A cautionary tale comes from Thomas Jefferson High School for Science and Technology in Fairfax County, Virginia, widely ranked among the nation’s top public high schools. Until 2020, TJ, as it’s known, based admissions on a combination of grades, standardized tests, recommendations and essays. That fall, responding to a state mandate to increase diversity, the school board implemented a new, “holistic” policy, which considered economic disadvantage, reserved seats for students from each of the region’s middle schools, and capped the number of students from any one district — the sort of measures many experts promote as the best hope for maintaining diversity after race-based affirmative action ends.
A coalition of parents, represented by the right-leaning Pacific Legal Foundation, sued, claiming that the new policy aimed to reduce the representation of Asian-American students.

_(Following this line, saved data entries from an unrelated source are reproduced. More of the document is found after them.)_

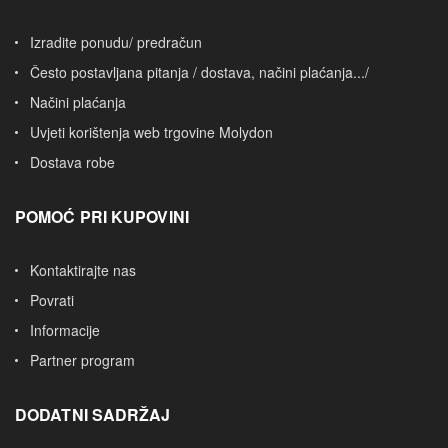
Izradite ponudu/ predračun
Često postavljana pitanja / dostava, načini plaćanja.../
Načini plaćanja
Uvjeti korištenja web trgovine Molydon
Dostava robe
POMOĆ PRI KUPOVINI
Kontaktirajte nas
Povrati
Informacije
Partner program
DODATNI SADRŽAJ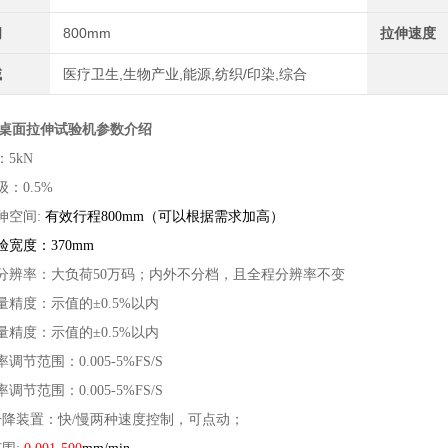
间
800mm
拉伸速度
域
医疗卫生,生物产业,能源,纺织/印染,综合
0N桌面拉伸试验机
参数介绍
5kN
：0.5%
伸空间:
有效行程800mm（可以根据需求加高）
宽度：370mm
分辨率：大负荷50万码；内外不分档，且全程分辨率不变
量精度：示值的±0.5%以内
量精度：示值的±0.5%以内
调节范围：0.005-5%FS/S
调节范围：0.005-5%FS/S
升降装置：快/慢两种速度控制，可点动；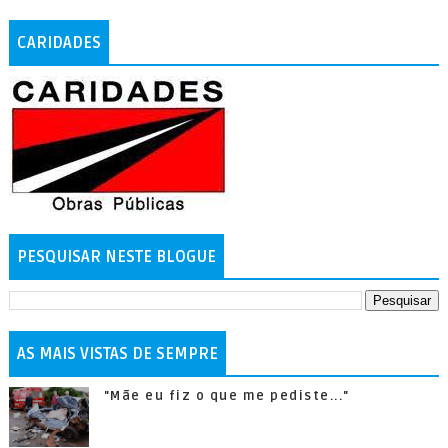
CARIDADES
PESQUISAR NESTE BLOGUE
AS MAIS VISTAS DE SEMPRE
"Mãe eu fiz o que me pediste..."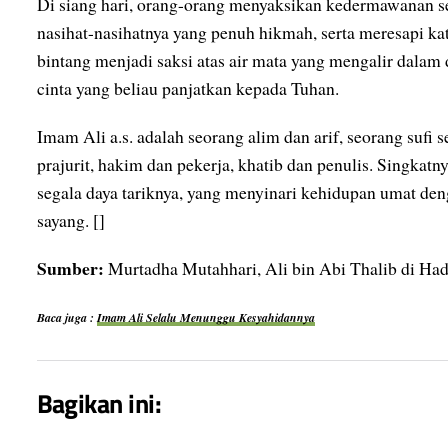
Di siang hari, orang-orang menyaksikan kedermawanan s
nasihat-nasihatnya yang penuh hikmah, serta meresapi kat
bintang menjadi saksi atas air mata yang mengalir dalam
cinta yang beliau panjatkan kepada Tuhan.
Imam Ali a.s. adalah seorang alim dan arif, seorang sufi 
prajurit, hakim dan pekerja, khatib dan penulis. Singkat
segala daya tariknya, yang menyinari kehidupan umat den
sayang. []
Sumber:
Murtadha Mutahhari, Ali bin Abi Thalib di 
Baca juga :
Imam Ali Selalu Menunggu Kesyahidannya
Bagikan ini: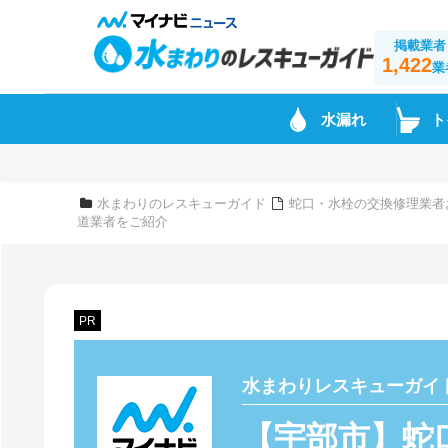
掲載業者
1,422
業
水漏れ
ト
水まわりのレスキューガイド
蛇口・水栓の交換修理業者
道業者をご紹介
PR
水まわりレスキューガイ
【宇部市】蛇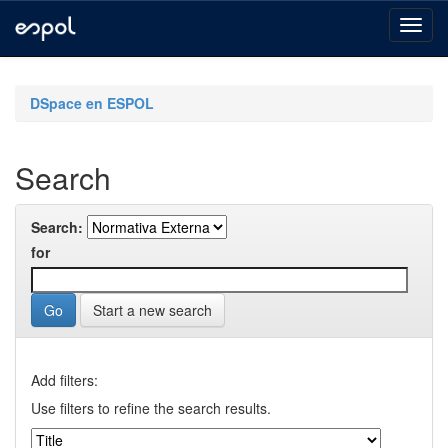
Skip
navigation
DSpace en ESPOL
Search
Search:
for
Start a new search
Add filters:
Use filters to refine the search results.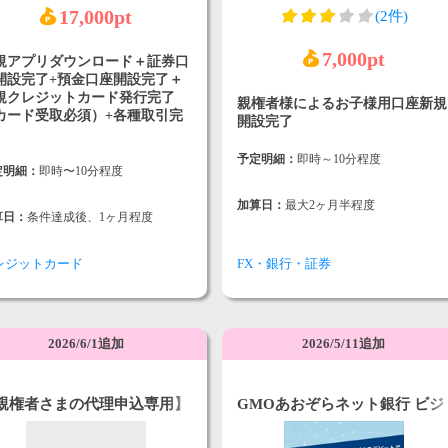
17,000pt
(2件)
7,000pt
規アプリダウンロード＋証券口
開設完了+預金口座開設完了＋
規クレジットカード発行完了
親権者様によるお子様用口座新規
カード受取必須）+各種取引完
開設完了
予定明細：
即時～10分程度
定明細：
即時〜10分程度
加算日：
最大2ヶ月半程度
算日：
条件達成後、1ヶ月程度
レジットカード
FX・銀行・証券
2026/6/1追加
2026/5/11追加
親権者さまの代理申込専用】
GMOあおぞらネット銀行 ビジ
井住友銀行Oliveお子さま用
ネスデビットカード
座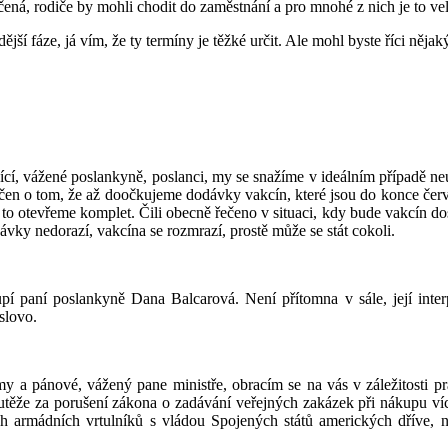
ená, rodiče by mohli chodit do zaměstnání a pro mnohé z nich je to vel
dější fáze, já vím, že ty termíny je těžké určit. Ale mohl byste říci ně
cí, vážené poslankyně, poslanci, my se snažíme v ideálním případě ne
čen o tom, že až doočkujeme dodávky vakcín, které jsou do konce červ
o otevřeme komplet. Čili obecně řečeno v situaci, kdy bude vakcín dos
ávky nedorazí, vakcína se rozmrazí, prostě může se stát cokoli.
upí paní poslankyně Dana Balcarová. Není přítomna v sále, její inter
slovo.
my a pánové, vážený pane ministře, obracím se na vás v záležitosti 
těže za porušení zákona o zadávání veřejných zakázek při nákupu víc
 armádních vrtulníků s vládou Spojených států amerických dříve, ne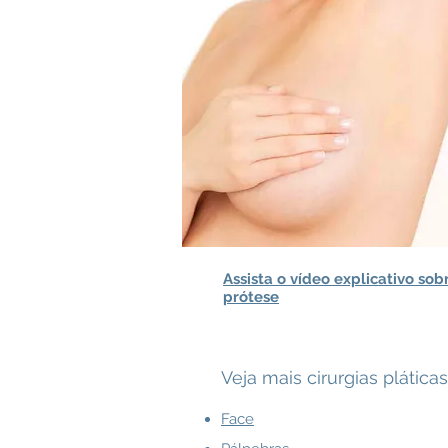
Assista o vídeo explicativo sob
prótese
Veja mais cirurgias plátic
Face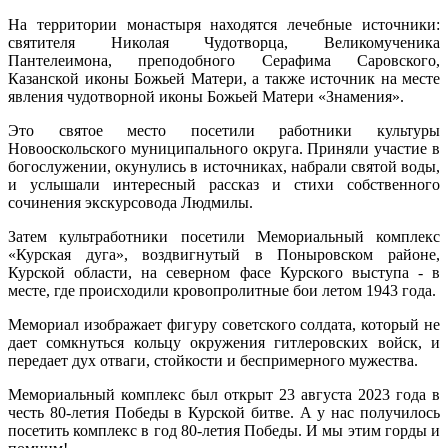
На территории монастыря находятся лечебные источники:
святителя Николая Чудотворца, Великомученика
Пантелеимона, преподобного Серафима Саровского,
Казанской иконы Божьей Матери, а также источник на месте
явления чудотворной иконы Божьей Матери «Знамения».
Это святое место посетили работники культуры
Новооскольского муниципального округа. Приняли участие в
богослужении, окунулись в источниках, набрали святой воды,
и услышали интересный рассказ и стихи собственного
сочинения экскурсовода Людмилы.
Затем культработники посетили Мемориальный комплекс
«Курская дуга», воздвигнутый в Поныровском районе,
Курской области, на северном фасе Курского выступа - в
месте, где происходили кровопролитные бои летом 1943 года.
Мемориал изображает фигуру советского солдата, который не
дает сомкнуться кольцу окружения гитлеровских войск, и
передает дух отваги, стойкости и беспримерного мужества.
Мемориальный комплекс был открыт 23 августа 2023 года в
честь 80-летия Победы в Курской битве. А у нас получилось
посетить комплекс в год 80-летия Победы. И мы этим горды и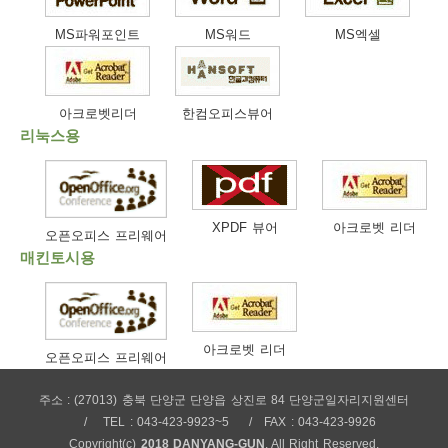
보
보
련
우
내
MS파워포인트
MS워드
MS엑셀
트
아크로벳리더
한컴오피스뷰어
정
미
리눅스용
메
보
XPDF 뷰어
아크로벳 리더
오픈오피스 프리웨어
매킨토시용
뉴
아크로벳 리더
오픈오피스 프리웨어
주소 : (27013) 충북 단양군 단양읍 상진로 84 단양군일자리지원센터
사
TEL : 043-423-9923~5
FAX : 043-423-9926
Copyright(c)
2018 DANYANG-GUN
. All Right Reserved.
이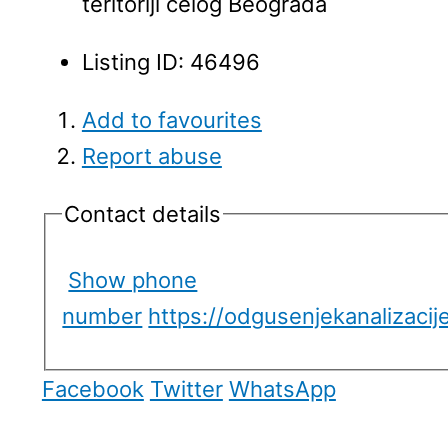
teritoriji celog Beograda
Listing ID
:
46496
Add to favourites
Report abuse
Contact details
Show phone
number
https://odgusenjekanalizacij
Facebook
Twitter
WhatsApp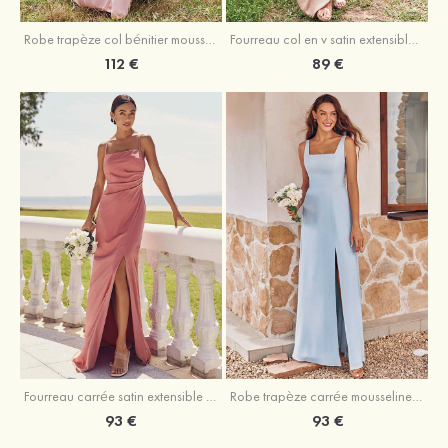
Fourreau col en v satin extensible asymétrique robe de demoiselle d'honneur
Robe trapèze col bénitier mousseline ras du sol robe de demoiselle d'honneur
89 €
112 €
Fourreau carrée satin extensible ras du sol robe de demoiselle d'honneur
Robe trapèze carrée mousseline ras du sol robe de demoiselle d'honneur
93 €
93 €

Federal District Court Judge Claude Hilton, a Reagan appointee, blocked the policy. The 4th Circuit U.S. Court of Appeals stayed the injunction while it considered the merits of the appeal. (It upheld the district court ruling in May.) But it’s what happened next that’s particularly notable. The Pacific Legal Foundation sought its own emergency stay from the U.S. Supreme Court. Granting such a motion is rare — and the court indeed denied it — but Thomas, Samuel Alito, and Neil Gorsuch supported the extraordinary measure.